◆ **TASK PROMPT**: Only the lines containing "remember" should appear in the answer, copied from the listing below.

◆ **DATA**:
************
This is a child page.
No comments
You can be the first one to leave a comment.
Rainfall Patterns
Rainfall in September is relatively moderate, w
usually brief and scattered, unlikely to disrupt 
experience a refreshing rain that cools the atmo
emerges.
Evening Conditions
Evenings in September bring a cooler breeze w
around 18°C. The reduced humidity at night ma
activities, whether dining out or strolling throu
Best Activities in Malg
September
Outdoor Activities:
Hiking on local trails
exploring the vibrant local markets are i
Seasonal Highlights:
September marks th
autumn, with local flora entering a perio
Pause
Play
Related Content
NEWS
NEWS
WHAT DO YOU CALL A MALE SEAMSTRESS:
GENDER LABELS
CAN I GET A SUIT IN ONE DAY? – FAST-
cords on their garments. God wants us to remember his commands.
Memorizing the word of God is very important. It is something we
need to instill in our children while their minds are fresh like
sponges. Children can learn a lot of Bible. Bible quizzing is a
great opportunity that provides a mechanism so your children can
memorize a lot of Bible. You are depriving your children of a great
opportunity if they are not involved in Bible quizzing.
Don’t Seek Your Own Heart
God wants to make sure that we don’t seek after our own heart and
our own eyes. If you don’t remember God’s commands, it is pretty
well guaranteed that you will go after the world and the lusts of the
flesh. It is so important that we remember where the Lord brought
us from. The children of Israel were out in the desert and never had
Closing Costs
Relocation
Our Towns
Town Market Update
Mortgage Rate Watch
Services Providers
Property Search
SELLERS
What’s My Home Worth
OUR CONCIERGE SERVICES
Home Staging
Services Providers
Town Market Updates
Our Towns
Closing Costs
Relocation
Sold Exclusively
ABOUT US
************
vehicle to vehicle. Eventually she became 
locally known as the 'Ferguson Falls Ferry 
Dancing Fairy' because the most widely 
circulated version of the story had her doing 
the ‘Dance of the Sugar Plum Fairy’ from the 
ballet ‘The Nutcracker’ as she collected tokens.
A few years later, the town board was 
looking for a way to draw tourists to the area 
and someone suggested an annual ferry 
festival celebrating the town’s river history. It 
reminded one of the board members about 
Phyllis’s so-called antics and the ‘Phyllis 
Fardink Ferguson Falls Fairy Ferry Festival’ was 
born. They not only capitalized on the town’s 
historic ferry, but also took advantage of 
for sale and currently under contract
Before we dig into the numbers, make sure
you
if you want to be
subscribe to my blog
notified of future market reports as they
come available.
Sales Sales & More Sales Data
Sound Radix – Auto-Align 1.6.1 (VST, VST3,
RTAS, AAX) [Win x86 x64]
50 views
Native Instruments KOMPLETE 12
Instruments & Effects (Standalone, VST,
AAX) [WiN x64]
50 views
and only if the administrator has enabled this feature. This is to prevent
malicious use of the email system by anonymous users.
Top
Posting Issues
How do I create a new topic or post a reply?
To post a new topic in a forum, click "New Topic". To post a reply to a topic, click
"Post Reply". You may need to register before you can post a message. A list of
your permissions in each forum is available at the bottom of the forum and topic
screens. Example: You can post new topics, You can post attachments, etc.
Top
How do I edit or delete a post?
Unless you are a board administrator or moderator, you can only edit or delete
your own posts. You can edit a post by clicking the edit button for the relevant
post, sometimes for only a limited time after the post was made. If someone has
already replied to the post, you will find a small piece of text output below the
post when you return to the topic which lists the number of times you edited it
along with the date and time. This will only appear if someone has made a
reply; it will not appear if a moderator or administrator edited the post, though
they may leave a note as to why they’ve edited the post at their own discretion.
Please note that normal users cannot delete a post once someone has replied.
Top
************
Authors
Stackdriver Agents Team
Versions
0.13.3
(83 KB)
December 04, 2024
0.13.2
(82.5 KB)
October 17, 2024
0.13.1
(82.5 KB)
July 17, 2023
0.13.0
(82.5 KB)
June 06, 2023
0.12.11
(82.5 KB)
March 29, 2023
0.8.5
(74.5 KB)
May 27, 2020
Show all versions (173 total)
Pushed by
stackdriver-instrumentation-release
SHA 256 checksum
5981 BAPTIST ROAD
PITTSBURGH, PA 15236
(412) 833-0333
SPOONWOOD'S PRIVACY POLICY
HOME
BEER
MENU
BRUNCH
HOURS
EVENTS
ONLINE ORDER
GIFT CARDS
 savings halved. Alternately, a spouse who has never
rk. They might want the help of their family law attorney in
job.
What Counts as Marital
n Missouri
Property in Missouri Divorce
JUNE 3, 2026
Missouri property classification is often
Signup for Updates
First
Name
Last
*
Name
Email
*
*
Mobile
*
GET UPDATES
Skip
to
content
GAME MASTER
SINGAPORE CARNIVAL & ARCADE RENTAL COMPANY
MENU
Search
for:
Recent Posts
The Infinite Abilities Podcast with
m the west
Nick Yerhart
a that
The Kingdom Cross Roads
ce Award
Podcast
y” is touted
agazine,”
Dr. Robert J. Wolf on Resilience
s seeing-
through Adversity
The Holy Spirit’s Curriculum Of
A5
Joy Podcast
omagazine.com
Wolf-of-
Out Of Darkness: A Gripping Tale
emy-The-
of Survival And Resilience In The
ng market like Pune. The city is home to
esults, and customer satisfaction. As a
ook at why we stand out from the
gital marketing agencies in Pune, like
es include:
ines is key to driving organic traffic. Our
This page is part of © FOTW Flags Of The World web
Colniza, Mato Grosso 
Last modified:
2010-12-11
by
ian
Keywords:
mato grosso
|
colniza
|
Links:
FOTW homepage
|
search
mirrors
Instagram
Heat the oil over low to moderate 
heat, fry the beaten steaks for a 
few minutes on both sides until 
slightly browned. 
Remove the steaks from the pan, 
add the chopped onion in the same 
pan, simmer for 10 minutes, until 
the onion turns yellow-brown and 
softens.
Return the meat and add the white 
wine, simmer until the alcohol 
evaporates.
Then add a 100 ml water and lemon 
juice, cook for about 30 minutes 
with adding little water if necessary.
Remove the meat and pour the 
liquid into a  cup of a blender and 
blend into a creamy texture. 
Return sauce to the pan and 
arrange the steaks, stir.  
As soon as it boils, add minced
************
◆ **EXPECTED ANSWER**:
cords on their garments. God wants us to remember his commands.
our own eyes. If you don’t remember God’s commands, it is pretty
flesh. It is so important that we remember where the Lord brought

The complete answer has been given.